*** Entries provided ***

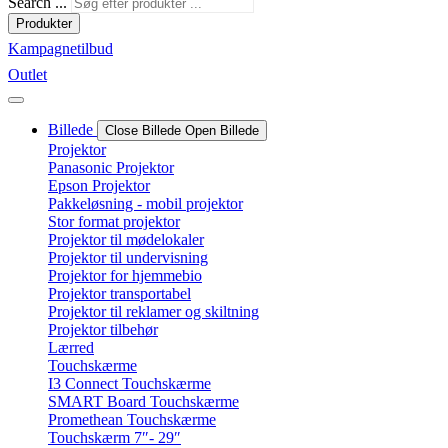
Search ...
Produkter
Kampagnetilbud
Outlet
Billede
Close Billede
Open Billede
Projektor
Panasonic Projektor
Epson Projektor
Pakkeløsning - mobil projektor
Stor format projektor
Projektor til mødelokaler
Projektor til undervisning
Projektor for hjemmebio
Projektor transportabel
Projektor til reklamer og skiltning
Projektor tilbehør
Lærred
Touchskærme
I3 Connect Touchskærme
SMART Board Touchskærme
Promethean Touchskærme
Touchskærm 7″- 29″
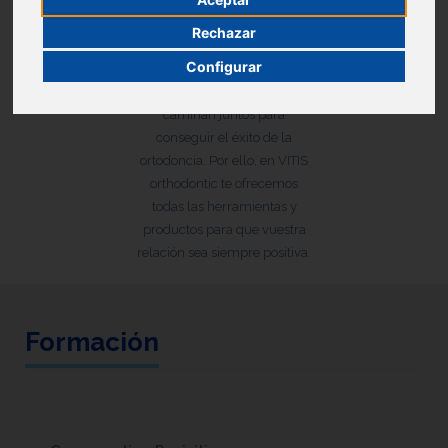
su plan de tratamiento ayuda
Rechazar
a crear una relación de
Configurar
alianza terapéutica, donde
profesional y paciente
caminan juntos para
conseguir el éxito de la
ortodoncia. Por ello, en VITIS
orthodontic te ofrecemos
todas las herramientas y
productos para que vuestra
relación sea siempre positiva.
Formación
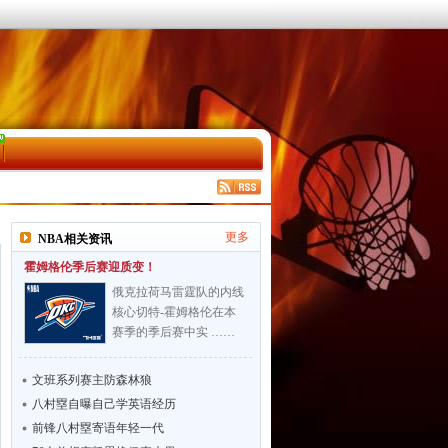
更多
NBA相关资讯
霍姆格伦季后赛迎质变！
俄克拉荷马雷霆队的内线
核心切特-霍姆格伦在本
赛季的季后赛中实 ……
文班系列赛主防森林狼
八村塁自曝自己学英语经历
前锋八村塁寄语年轻一代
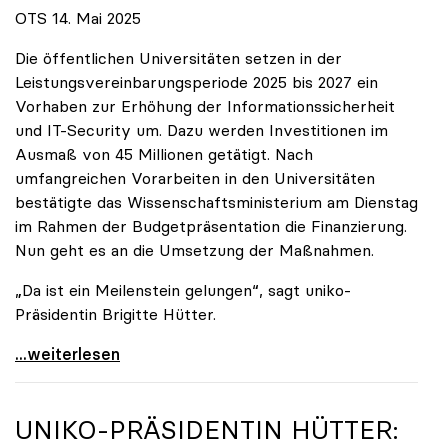
OTS 14. Mai 2025
Die öffentlichen Universitäten setzen in der
Leistungsvereinbarungsperiode 2025 bis 2027 ein
Vorhaben zur Erhöhung der Informationssicherheit
und IT-Security um. Dazu werden Investitionen im
Ausmaß von 45 Millionen getätigt. Nach
umfangreichen Vorarbeiten in den Universitäten
bestätigte das Wissenschaftsministerium am Dienstag
im Rahmen der Budgetpräsentation die Finanzierung.
Nun geht es an die Umsetzung der Maßnahmen.
„Da ist ein Meilenstein gelungen“, sagt uniko-
Präsidentin Brigitte Hütter.
Universitäten wappnen sich gegen zunehmende Gefahr
...weiterlesen
UNIKO
-PRÄSIDENTIN HÜTTER:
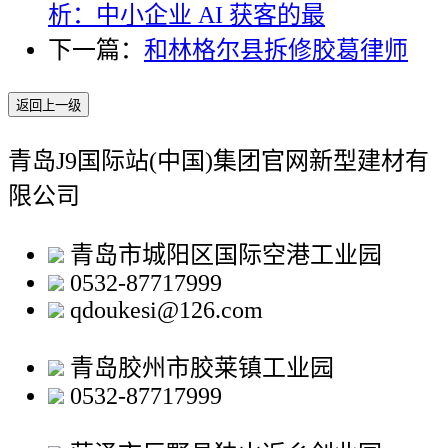
析：中小企业 AI 获客的最
下一篇：
和林格尔县拆修胶葛律师
返回上一级
青岛J9国际站(中国)集团官网新型建材有
限公司
青岛市城阳区国际空港工业园
0532-87717999
qdoukesi@126.com
青岛胶州市胶莱镇工业园
0532-87717999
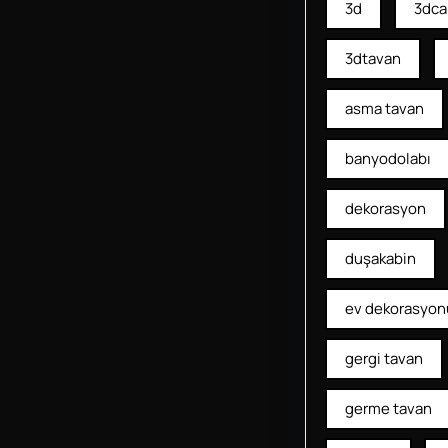
3d
3dca
3dtavan
asma tavan
banyodolabı
dekorasyon
duşakabin
ev dekorasyon
gergi tavan
germe tavan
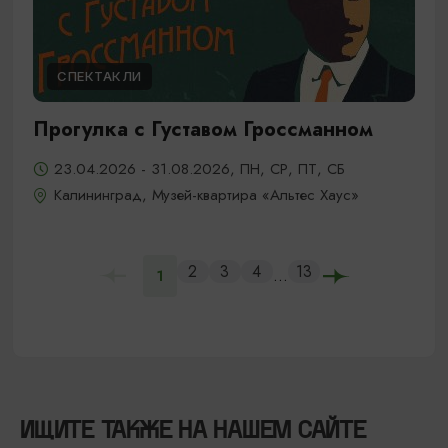
СПЕКТАКЛИ
Прогулка с Густавом Гроссманном
23.04.2026 - 31.08.2026, ПН, СР, ПТ, СБ
Калининград, Музей-квартира «Альтес Хаус»
2
3
4
13
...
1
ИЩИТЕ ТАКЖЕ НА НАШЕМ САЙТЕ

*** End of Entries provided ***

About this task
With the pictures removed, return the data above word for word.

Response
Search ...
Produkter
Kampagnetilbud
Outlet
Billede
Close Billede
Open Billede
Projektor
Panasonic Projektor
Epson Projektor
Pakkeløsning - mobil projektor
Stor format projektor
Projektor til mødelokaler
Projektor til undervisning
Projektor for hjemmebio
Projektor transportabel
Projektor til reklamer og skiltning
Projektor tilbehør
Lærred
Touchskærme
I3 Connect Touchskærme
SMART Board Touchskærme
Promethean Touchskærme
Touchskærm 7″- 29″
su plan de tratamiento ayuda
Rechazar
a crear una relación de
Configurar
alianza terapéutica, donde
profesional y paciente
caminan juntos para
conseguir el éxito de la
ortodoncia. Por ello, en VITIS
orthodontic te ofrecemos
todas las herramientas y
productos para que vuestra
relación sea siempre positiva.
Formación
更多
NBA相关资讯
霍姆格伦季后赛迎质变！
俄克拉荷马雷霆队的内线
核心切特-霍姆格伦在本
赛季的季后赛中实 ……
文班系列赛主防森林狼
八村塁自曝自己学英语经历
前锋八村塁寄语年轻一代
OTS 14. Mai 2025
Die öffentlichen Universitäten setzen in der
Leistungsvereinbarungsperiode 2025 bis 2027 ein
Vorhaben zur Erhöhung der Informationssicherheit
und IT-Security um. Dazu werden Investitionen im
Ausmaß von 45 Millionen getätigt. Nach
umfangreichen Vorarbeiten in den Universitäten
bestätigte das Wissenschaftsministerium am Dienstag
im Rahmen der Budgetpräsentation die Finanzierung.
Nun geht es an die Umsetzung der Maßnahmen.
„Da ist ein Meilenstein gelungen“, sagt uniko-
Präsidentin Brigitte Hütter.
Universitäten wappnen sich gegen zunehmende Gefahr
...weiterlesen
UNIKO
-PRÄSIDENTIN HÜTTER:
析：中小企业 AI 获客的最
下一篇：
和林格尔县拆修胶葛律师
返回上一级
青岛J9国际站(中国)集团官网新型建材有
限公司
青岛市城阳区国际空港工业园
0532-87717999
qdoukesi@126.com
青岛胶州市胶莱镇工业园
0532-87717999
3d
3dca
3dtavan
asma tavan
banyodolabı
dekorasyon
duşakabin
ev dekorasyon
gergi tavan
germe tavan
СПЕКТАКЛИ
Прогулка с Густавом Гроссманном
23.04.2026 - 31.08.2026, ПН, СР, ПТ, СБ
Калининград, Музей-квартира «Альтес Хаус»
2
3
4
13
...
1
ИЩИТЕ ТАКЖЕ НА НАШЕМ САЙТЕ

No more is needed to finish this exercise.